*Action item*: Repeat only the lines below that run from the line with "Abteilungsleitung der Judo-Abteilung lädt" to the line with "offertfasen. Men om", ends included; skip every picture.
(Material for this task Opens)
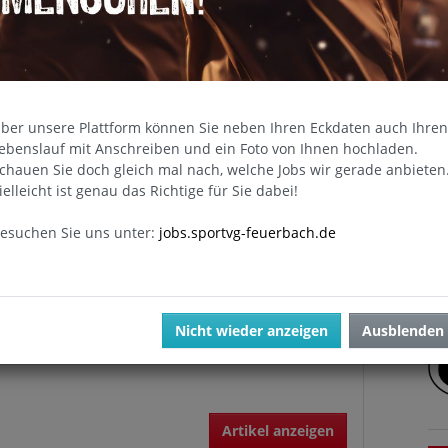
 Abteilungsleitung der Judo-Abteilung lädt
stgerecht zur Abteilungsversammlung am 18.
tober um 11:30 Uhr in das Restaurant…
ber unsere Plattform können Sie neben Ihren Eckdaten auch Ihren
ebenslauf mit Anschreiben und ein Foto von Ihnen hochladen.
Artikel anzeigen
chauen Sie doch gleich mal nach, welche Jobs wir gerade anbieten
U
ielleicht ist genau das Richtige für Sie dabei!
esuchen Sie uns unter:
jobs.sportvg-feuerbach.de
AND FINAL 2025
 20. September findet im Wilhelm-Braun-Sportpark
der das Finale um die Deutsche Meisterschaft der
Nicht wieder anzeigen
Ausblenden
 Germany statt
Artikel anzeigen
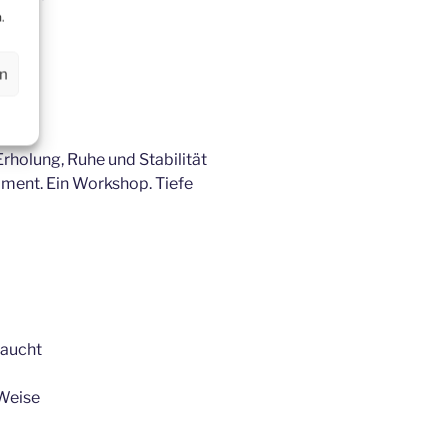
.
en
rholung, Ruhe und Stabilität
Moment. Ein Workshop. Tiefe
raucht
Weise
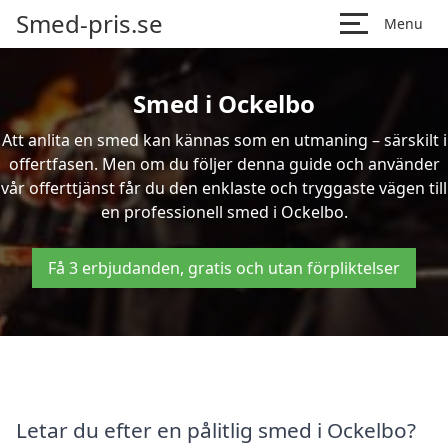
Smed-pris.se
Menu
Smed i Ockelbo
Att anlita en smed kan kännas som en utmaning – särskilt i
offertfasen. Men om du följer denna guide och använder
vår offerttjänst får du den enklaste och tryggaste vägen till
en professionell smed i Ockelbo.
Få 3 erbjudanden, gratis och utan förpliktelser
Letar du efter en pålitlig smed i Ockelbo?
(Material for this task Closes)
(Material for this task Opens)
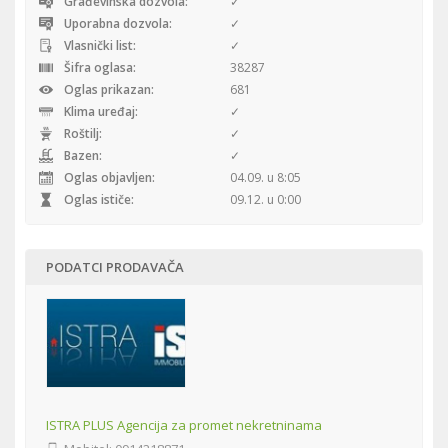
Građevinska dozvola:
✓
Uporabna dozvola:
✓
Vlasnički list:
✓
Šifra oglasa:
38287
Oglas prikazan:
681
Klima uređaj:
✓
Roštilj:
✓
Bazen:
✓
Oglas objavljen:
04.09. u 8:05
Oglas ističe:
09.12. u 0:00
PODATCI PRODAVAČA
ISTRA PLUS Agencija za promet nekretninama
(Material for this task Closes)
*Reply*:
 Abteilungsleitung der Judo-Abteilung lädt
stgerecht zur Abteilungsversammlung am 18.
tober um 11:30 Uhr in das Restaurant…
ber unsere Plattform können Sie neben Ihren Eckdaten auch Ihren
ebenslauf mit Anschreiben und ein Foto von Ihnen hochladen.
Artikel anzeigen
chauen Sie doch gleich mal nach, welche Jobs wir gerade anbieten
U
ielleicht ist genau das Richtige für Sie dabei!
esuchen Sie uns unter:
jobs.sportvg-feuerbach.de
AND FINAL 2025
 20. September findet im Wilhelm-Braun-Sportpark
der das Finale um die Deutsche Meisterschaft der
Nicht wieder anzeigen
Ausblenden
 Germany statt
Artikel anzeigen
.
en
rholung, Ruhe und Stabilität
Moment. Ein Workshop. Tiefe
raucht
Weise
Smed-pris.se
Menu
Smed i Ockelbo
Att anlita en smed kan kännas som en utmaning – särskilt i
offertfasen. Men om du följer denna guide och använder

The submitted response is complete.